- TASK:
Range to output from the entries below: the line containing "Bahan bakar" through the line containing "Použité obrázky sú". Set it down exactly, ends included, nothing else.

- INFORMATION GIVEN:
——————
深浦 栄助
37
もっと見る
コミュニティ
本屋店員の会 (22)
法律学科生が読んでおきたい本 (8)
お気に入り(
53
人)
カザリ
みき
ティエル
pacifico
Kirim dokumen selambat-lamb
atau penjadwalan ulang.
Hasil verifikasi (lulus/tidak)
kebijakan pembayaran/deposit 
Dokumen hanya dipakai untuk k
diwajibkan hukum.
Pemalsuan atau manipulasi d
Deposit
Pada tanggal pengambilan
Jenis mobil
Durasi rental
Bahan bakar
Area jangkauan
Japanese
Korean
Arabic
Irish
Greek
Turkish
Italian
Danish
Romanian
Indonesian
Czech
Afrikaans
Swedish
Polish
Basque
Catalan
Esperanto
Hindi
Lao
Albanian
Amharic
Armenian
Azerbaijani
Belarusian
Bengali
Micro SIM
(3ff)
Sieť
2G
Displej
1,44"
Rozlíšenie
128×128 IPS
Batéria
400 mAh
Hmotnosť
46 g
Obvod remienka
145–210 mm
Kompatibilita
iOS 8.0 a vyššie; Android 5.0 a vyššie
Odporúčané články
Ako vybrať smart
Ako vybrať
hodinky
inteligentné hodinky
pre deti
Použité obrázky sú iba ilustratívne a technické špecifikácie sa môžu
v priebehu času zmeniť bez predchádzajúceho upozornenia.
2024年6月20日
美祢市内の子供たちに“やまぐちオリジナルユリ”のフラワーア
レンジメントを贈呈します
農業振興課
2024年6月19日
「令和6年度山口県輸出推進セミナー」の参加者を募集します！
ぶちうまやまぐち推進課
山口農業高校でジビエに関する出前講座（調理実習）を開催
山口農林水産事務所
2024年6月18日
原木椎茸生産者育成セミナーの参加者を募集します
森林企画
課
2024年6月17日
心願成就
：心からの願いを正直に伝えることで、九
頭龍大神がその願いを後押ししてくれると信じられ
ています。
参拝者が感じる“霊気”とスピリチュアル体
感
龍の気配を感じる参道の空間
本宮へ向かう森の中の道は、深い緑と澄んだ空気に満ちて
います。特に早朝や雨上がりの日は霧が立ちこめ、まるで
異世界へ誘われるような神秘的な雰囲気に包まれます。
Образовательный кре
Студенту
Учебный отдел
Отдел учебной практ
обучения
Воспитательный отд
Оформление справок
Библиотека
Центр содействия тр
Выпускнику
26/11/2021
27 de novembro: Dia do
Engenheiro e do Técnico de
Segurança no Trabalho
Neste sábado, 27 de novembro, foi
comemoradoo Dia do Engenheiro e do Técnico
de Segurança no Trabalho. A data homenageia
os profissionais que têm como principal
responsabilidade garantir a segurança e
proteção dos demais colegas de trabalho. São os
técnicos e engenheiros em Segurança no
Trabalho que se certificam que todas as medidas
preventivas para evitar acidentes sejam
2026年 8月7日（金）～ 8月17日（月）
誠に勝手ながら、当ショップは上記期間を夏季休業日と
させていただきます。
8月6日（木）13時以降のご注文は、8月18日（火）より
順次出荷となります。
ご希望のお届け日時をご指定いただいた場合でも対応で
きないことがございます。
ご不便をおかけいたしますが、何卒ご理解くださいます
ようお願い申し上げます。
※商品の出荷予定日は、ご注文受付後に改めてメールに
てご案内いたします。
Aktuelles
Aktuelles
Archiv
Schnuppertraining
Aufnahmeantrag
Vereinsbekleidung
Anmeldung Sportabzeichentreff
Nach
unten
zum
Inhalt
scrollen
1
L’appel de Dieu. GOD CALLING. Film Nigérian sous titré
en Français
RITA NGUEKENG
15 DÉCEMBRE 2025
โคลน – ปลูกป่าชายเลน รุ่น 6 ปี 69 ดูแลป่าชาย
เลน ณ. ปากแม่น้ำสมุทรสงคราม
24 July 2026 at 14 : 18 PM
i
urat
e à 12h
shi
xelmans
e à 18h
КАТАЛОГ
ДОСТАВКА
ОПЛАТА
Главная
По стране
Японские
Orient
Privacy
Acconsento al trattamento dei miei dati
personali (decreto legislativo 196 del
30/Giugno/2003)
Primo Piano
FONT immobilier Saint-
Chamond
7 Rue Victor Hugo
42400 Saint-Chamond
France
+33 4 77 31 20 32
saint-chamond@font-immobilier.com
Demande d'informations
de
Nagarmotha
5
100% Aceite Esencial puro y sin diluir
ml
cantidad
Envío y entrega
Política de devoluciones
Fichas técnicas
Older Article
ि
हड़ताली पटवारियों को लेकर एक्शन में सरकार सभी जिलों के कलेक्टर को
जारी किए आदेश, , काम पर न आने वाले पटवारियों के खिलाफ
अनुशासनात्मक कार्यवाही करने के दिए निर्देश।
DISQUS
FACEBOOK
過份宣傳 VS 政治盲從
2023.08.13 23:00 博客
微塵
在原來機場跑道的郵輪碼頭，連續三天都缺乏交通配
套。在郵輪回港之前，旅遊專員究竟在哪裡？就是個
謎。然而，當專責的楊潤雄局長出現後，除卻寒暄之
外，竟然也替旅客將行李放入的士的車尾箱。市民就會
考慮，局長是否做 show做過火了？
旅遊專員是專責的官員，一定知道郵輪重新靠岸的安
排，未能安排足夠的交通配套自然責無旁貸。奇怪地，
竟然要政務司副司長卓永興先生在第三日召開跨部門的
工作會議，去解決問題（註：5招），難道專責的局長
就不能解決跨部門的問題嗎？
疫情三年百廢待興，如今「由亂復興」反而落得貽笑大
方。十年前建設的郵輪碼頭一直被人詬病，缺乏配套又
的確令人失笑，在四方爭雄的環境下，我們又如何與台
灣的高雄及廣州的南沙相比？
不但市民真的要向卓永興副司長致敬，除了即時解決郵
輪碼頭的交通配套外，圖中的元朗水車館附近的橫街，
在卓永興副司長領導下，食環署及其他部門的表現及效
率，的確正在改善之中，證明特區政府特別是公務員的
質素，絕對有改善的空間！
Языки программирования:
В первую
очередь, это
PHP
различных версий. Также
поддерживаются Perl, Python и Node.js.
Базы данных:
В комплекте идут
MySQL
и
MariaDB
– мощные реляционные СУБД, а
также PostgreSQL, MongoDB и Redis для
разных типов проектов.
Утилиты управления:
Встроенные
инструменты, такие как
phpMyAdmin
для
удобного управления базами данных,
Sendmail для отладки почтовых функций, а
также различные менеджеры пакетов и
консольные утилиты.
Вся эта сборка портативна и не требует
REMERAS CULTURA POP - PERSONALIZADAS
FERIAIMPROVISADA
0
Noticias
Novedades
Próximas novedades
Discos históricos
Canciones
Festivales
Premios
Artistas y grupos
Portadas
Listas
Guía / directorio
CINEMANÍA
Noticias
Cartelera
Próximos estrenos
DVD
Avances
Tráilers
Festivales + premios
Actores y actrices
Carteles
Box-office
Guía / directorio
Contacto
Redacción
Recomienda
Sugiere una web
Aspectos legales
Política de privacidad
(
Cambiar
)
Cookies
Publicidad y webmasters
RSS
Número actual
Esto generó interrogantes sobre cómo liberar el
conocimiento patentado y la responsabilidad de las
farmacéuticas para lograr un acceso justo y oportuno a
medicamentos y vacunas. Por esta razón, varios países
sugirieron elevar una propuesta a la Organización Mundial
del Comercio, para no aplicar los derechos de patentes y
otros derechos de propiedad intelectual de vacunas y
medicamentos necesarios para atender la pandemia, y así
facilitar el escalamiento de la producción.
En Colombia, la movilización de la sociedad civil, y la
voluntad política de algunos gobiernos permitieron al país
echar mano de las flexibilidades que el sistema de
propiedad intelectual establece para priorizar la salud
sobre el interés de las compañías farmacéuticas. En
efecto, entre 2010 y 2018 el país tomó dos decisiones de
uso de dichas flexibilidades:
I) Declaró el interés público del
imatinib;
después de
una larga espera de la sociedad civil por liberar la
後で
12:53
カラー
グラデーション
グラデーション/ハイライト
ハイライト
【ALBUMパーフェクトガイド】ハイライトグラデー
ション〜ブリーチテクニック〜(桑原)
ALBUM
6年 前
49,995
——————
- OUTPUT OF THE TASK:
Bahan bakar
Area jangkauan
Japanese
Korean
Arabic
Irish
Greek
Turkish
Italian
Danish
Romanian
Indonesian
Czech
Afrikaans
Swedish
Polish
Basque
Catalan
Esperanto
Hindi
Lao
Albanian
Amharic
Armenian
Azerbaijani
Belarusian
Bengali
Micro SIM
(3ff)
Sieť
2G
Displej
1,44"
Rozlíšenie
128×128 IPS
Batéria
400 mAh
Hmotnosť
46 g
Obvod remienka
145–210 mm
Kompatibilita
iOS 8.0 a vyššie; Android 5.0 a vyššie
Odporúčané články
Ako vybrať smart
Ako vybrať
hodinky
inteligentné hodinky
pre deti
Použité obrázky sú iba ilustratívne a technické špecifikácie sa môžu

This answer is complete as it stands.